Do men and women cope with heartbreak differently?

On average the depth of feeling is similar across genders; the differences tend to be in expression. Some people process loss openly and seek support, while others grieve privately or through activity. Both can be healthy. Individual attachment style and circumstances shape coping more than gender alone.

When should I consider getting professional help?

Heartbreak is normally painful but self-limiting. If distress is severe and persistent, interferes with daily functioning for a long stretch, or brings hopelessness or thoughts of self-harm, it can be wise to talk to a therapist or doctor. Support is a reasonable step, not a sign of failure.

Research sources

These references point to the published research and established frameworks behind this page. They are provided for further reading; see our research methodology for how sources are selected.

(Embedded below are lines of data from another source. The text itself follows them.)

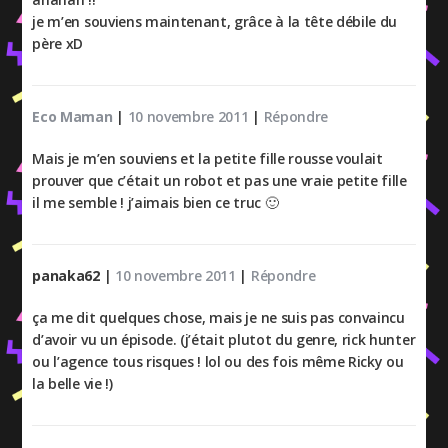
je m’en souviens maintenant, grâce à la tête débile du
père xD
Eco Maman
|
10 novembre 2011
|
Répondre
Mais je m’en souviens et la petite fille rousse voulait
prouver que c’était un robot et pas une vraie petite fille
il me semble ! j’aimais bien ce truc 🙂
panaka62
|
10 novembre 2011
|
Répondre
ça me dit quelques chose, mais je ne suis pas convaincu
d’avoir vu un épisode. (j’était plutot du genre, rick hunter
ou l’agence tous risques ! lol ou des fois même Ricky ou
la belle vie !)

  1. Sbarra, D. A., & Emery, R. E. (2005). The emotional sequelae of nonmarital relationship dissolution: Grief, anger, and love. Personal Relationships, 12(2), 213–232.
  2. Field, T. (2017). Romantic breakup distress, betrayal and heartbreak: A review. International Journal of Behavioral Research & Psychology, 5(2), 217–225.
  3. Hazan, C., & Shaver, P. (1987). Romantic love conceptualized as an attachment process. Journal of Personality and Social Psychology, 52(3), 511–524.
  4. Hyde, J. S. (2005). The gender similarities hypothesis. American Psychologist, 60(6), 581–592.